Die Schweiz ganz vorne mit dabei
Ein weiteres Verfahren, das in der Nuklearmedizin zum Einsatz kommt, ist die PET/CT. Diese verbindet zwei Technologien, nämlich die Positronenemissionstomografie (PET), die den Zellstoffwechsel sichtbar macht, und die Computertomografie (CT), ein Röntgenverfahren, mit dem anatomische Querschnittsbilder gefertigt werden. Die Ergebnisse werden anschliessend zusammengeführt, um die Diagnose zu verfeinern. «Die ersten PET-CT-Geräte der Welt wurden Anfang der 2000er-Jahre in Zürich installiert. Was die Forschung im Bereich der Nuklearmedizin angeht, war die Schweiz schon immer ganz vorne mit dabei», so Dr. med. Antonescu stolz.
Die Nuklearmedizin wendet nicht nur andere Methoden an als die Radiologie, sie liefert auch andere Ergebnisse. «Es handelt sich um eine funktionelle Untersuchungsmethode, das heisst, sie zeigt die Funktion des untersuchten Organs. Damit bietet sie eine Ergänzung zu den radiologischen Untersuchungen, die strukturelle Informationen liefern», führt der Arzt weiter aus.
Diagnosen und Behandlungen
Welches sind die Anwendungsbereiche der Nuklearmedizin? «Über drei Viertel der Untersuchungen betreffen onkologische Erkrankungen. Wir stellen Diagnosen und bestimmen das Stadium des Krebses, beurteilen, wie der Patient auf die Behandlung anspricht, und überwachen mögliche Rückfälle. Bei Prostatakrebs gehört beispielsweise die Knochenszintigrafie zu den Grunduntersuchungen.» Aber auch zur Untersuchung der Myokardperfusion (Durchblutung des Herzmuskels), zur Analyse der Nierenfunktion, zur Feststellung einer Lungenembolie oder zur Abklärung degenerativer Erkrankungen wie Parkinson oder Alzheimer kann die Szintigrafie eingesetzt werden.

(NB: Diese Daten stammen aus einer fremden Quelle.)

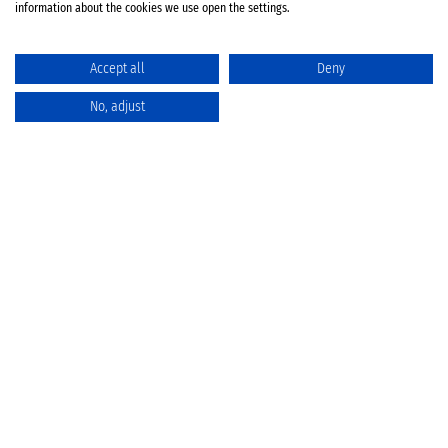
information about the cookies we use open the settings.
Accept all
Deny
No, adjust
Catalog
Favorites
Comparison
Cart
Privacy Policy
Cancellation policy
Battery disposal
Terms & Conditions
Imprint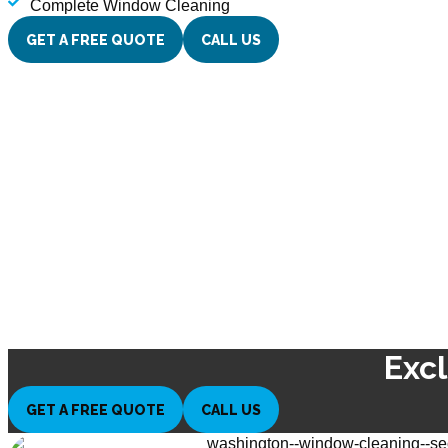
Complete Window Cleaning
GET A FREE QUOTE
CALL US
Exc
GET A FREE QUOTE
CALL US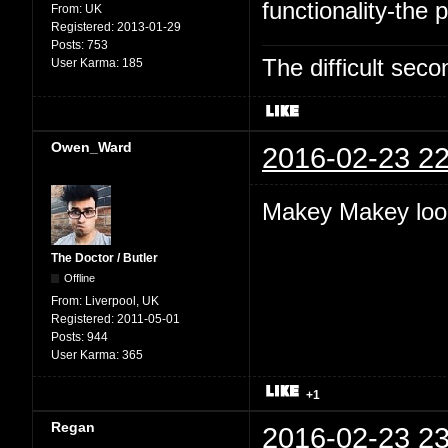
functionality-the p
From:
UK
Registered:
2013-01-29
Posts:
753
The difficult se
User Karma:
185
Owen_Ward
2016-02-23 22
Makey Makey look
The Doctor / Butler
Offline
From:
Liverpool, UK
Registered:
2011-05-01
Posts:
944
User Karma:
365
+1
Regan
2016-02-23 23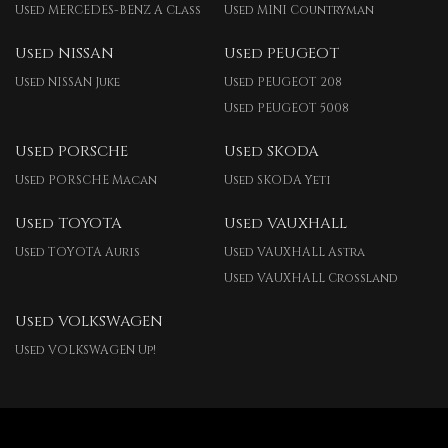
Used MERCEDES-BENZ A Class
Used MINI Countryman
Used NISSAN
Used PEUGEOT
Used NISSAN Juke
Used PEUGEOT 208
Used PEUGEOT 5008
Used PORSCHE
Used SKODA
Used PORSCHE Macan
Used SKODA Yeti
Used TOYOTA
Used VAUXHALL
Used TOYOTA Auris
Used VAUXHALL Astra
Used VAUXHALL Crossland
Used VOLKSWAGEN
Used VOLKSWAGEN Up!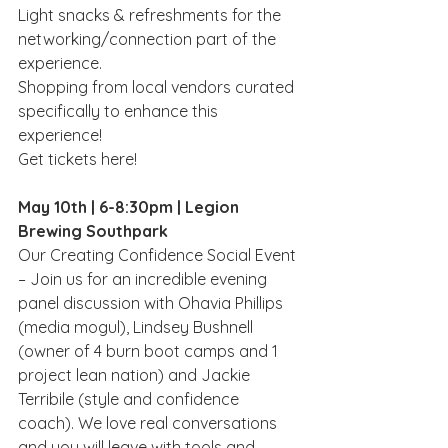
L﻿ight snacks & refreshments for the 
networking/connection part of the 
experience.
S﻿hopping from local vendors curated 
specifically to enhance this 
experience!
Get tickets here!
May 10th | 6-8:30pm | Legion 
Brewing Southpark 
Our Creating Confidence Social Event 
– Join us for an incredible evening 
panel discussion with Ohavia Phillips 
(media mogul), Lindsey Bushnell 
(owner of 4 burn boot camps and 1 
project lean nation) and Jackie 
Terribile (style and confidence 
coach). We love real conversations 
and you will leave with tools and 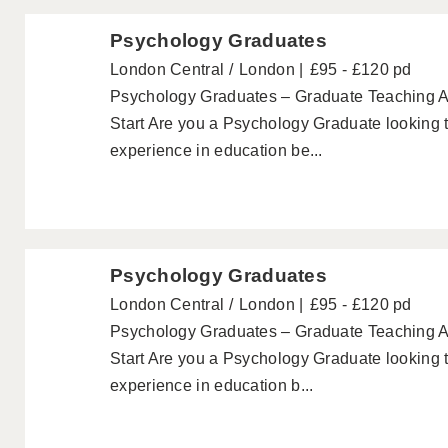
Psychology Graduates
London Central
London
£95 - £120 pd
Psychology Graduates – Graduate Teaching A
Start Are you a Psychology Graduate looking 
experience in education be...
Psychology Graduates
London Central
London
£95 - £120 pd
Psychology Graduates – Graduate Teaching A
Start Are you a Psychology Graduate looking 
experience in education b...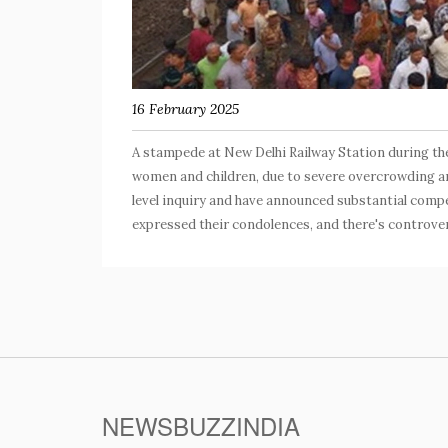
16 February 2025
A stampede at New Delhi Railway Station during the
women and children, due to severe overcrowding and
level inquiry and have announced substantial compen
expressed their condolences, and there's controver
NEWSBUZZINDIA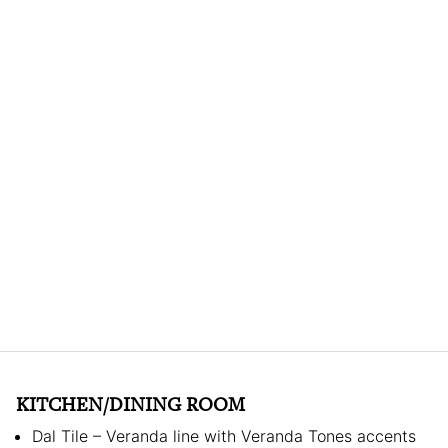
KITCHEN/DINING ROOM
Dal Tile – Veranda line with Veranda Tones accents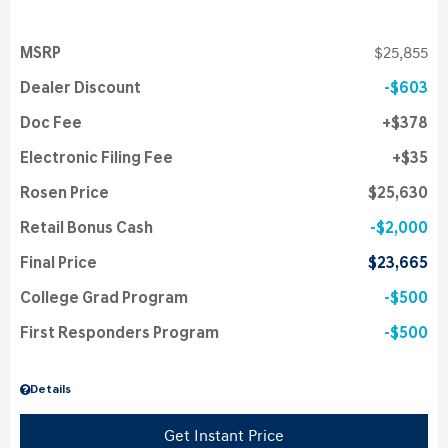
MSRP
$25,855
Dealer Discount
$603
Doc Fee
$378
Electronic Filing Fee
$35
Rosen Price
$25,630
Retail Bonus Cash
$2,000
Final Price
$23,665
College Grad Program
$500
First Responders Program
$500
Details
Get Instant Price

«Unsere medizintechnische Infrastruktur gehört zu den besten des Landes, Universitätsspitäler eingeschlossen»
Seit 2000 verfügt das Spital ausserdem über einen speziell abgeschirmten Raum, der zur Behandlung von gut- und bösartigen Schilddrüsenerkrankungen dient. Die Abteilung des HFR war die Erste in der Westschweiz, welche die Radiumtherapie zur Behandlung von Knochenmetastasen bei Prostatakrebspatienten durchführte. Bei Menschen mit rheumatologischen Erkrankungen können durch die Injektion von Radioisotopen in die Gelenke Entzündungen gelindert werden.
Im Kanton Freiburg wird die Nuklearmedizin nur am HFR Freiburg – Kantonsspital praktiziert. «Die Investitionen sind beachtlich», erklärt Dr. med. Antonescu. Das HFR verfügt über eine umfassende, topmoderne Ausrüstung: ein abgeschirmter Raum, ein Labor, ein Dosierer/ Injektor, drei Gammakameras (darunter zwei der neuesten Generation) sowie ein PET/ CT-Gerät. «Unsere medizintechnische Infrastruktur gehört zu den besten des Landes, Universitätsspitäler eingeschlossen. Als ich 2003 nach Freiburg kam, wurden hier nur vier Arten von diagnostischen Untersuchungen angeboten. Heute profitieren jährlich rund 2500 Patienten von 35 verschiedenen Untersuchungsmethoden, also dem ganzen Spektrum. Wir arbeiten ausserdem sehr eng mit dem CHUV in Lausanne und dem Inselspital Bern zusammen und geniessen einen hervorragenden Ruf.»